Assignment » Across the records below, count the lines that contain "έκπτωση" and write down only the count.

::::

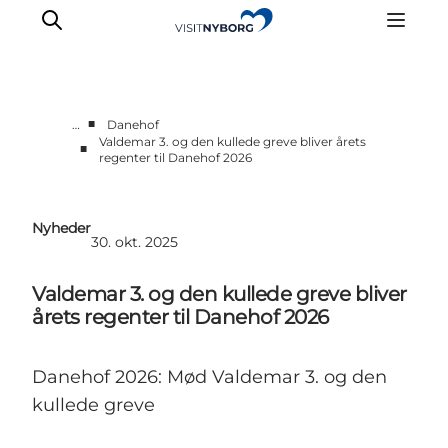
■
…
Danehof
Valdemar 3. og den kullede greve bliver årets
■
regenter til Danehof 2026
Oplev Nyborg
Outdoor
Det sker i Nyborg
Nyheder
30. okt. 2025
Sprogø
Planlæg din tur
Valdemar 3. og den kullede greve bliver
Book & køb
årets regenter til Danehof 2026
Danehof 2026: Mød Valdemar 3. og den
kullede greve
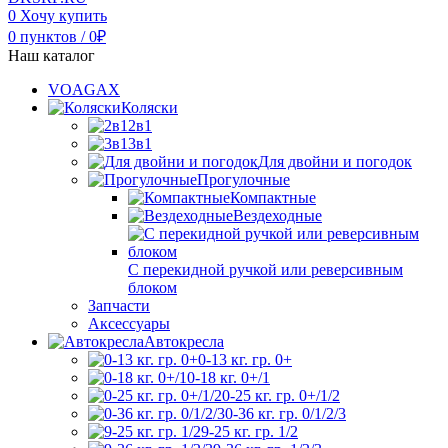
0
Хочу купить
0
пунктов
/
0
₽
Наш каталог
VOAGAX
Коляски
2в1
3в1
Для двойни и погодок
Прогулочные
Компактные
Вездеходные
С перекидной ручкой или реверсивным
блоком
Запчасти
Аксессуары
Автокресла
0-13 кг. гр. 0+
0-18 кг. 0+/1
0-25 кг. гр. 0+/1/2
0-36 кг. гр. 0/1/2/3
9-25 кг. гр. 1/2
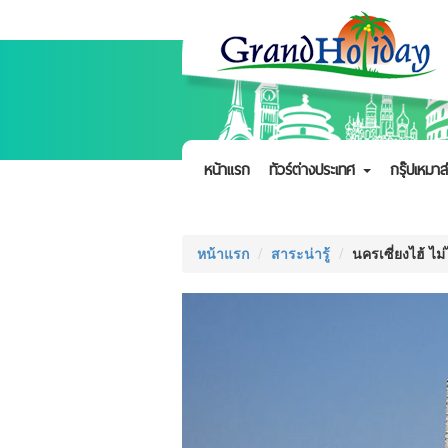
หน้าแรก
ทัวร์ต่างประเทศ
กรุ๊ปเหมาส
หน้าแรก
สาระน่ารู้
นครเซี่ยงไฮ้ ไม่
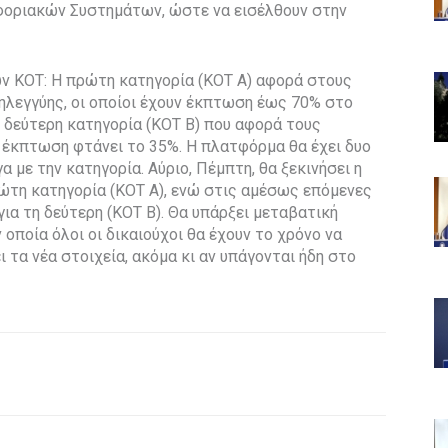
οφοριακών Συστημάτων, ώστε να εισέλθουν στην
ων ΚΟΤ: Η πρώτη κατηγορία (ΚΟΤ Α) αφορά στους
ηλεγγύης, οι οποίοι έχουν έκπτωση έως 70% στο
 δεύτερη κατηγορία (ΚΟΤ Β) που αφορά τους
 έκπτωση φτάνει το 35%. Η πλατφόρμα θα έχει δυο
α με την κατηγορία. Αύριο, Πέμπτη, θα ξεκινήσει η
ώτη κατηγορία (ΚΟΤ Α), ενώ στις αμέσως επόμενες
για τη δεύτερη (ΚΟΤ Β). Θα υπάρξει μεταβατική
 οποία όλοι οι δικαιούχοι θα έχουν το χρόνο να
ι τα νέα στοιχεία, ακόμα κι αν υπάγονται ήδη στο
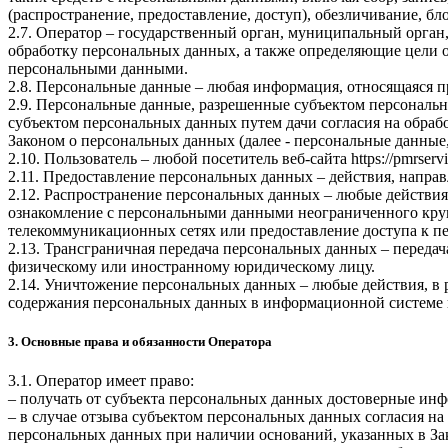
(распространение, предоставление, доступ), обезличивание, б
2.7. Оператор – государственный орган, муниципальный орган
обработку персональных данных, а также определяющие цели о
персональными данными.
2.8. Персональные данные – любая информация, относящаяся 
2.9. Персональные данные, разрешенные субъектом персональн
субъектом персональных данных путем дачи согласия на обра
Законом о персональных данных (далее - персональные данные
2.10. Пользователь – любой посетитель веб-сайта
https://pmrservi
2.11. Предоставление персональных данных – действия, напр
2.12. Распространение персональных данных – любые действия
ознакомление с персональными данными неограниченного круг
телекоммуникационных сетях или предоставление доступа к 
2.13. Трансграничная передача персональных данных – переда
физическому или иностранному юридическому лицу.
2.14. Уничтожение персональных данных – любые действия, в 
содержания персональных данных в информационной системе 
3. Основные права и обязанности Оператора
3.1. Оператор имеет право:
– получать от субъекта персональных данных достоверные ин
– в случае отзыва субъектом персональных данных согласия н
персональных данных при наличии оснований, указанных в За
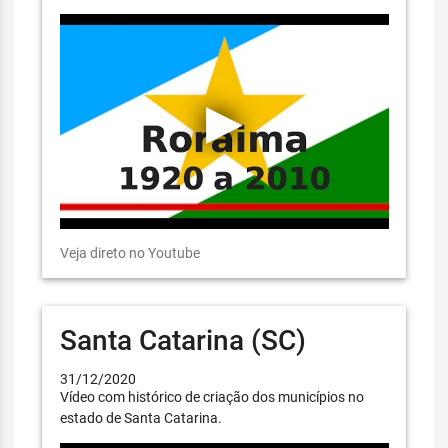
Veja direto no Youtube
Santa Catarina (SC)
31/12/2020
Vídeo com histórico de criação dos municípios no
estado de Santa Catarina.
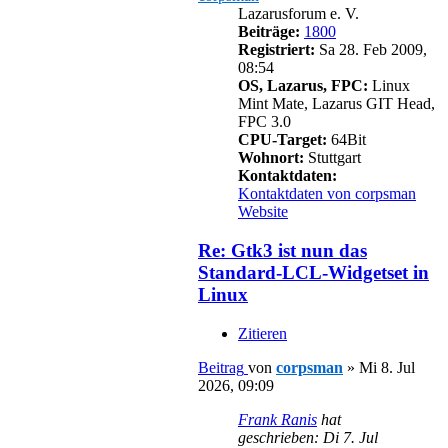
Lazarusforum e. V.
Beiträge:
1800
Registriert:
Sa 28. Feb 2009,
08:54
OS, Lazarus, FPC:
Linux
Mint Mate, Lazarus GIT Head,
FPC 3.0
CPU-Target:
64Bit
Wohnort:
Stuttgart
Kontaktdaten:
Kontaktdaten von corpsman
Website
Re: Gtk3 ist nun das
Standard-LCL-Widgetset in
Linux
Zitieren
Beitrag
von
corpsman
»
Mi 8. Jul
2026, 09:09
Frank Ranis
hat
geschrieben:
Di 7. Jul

::::

Task result » 2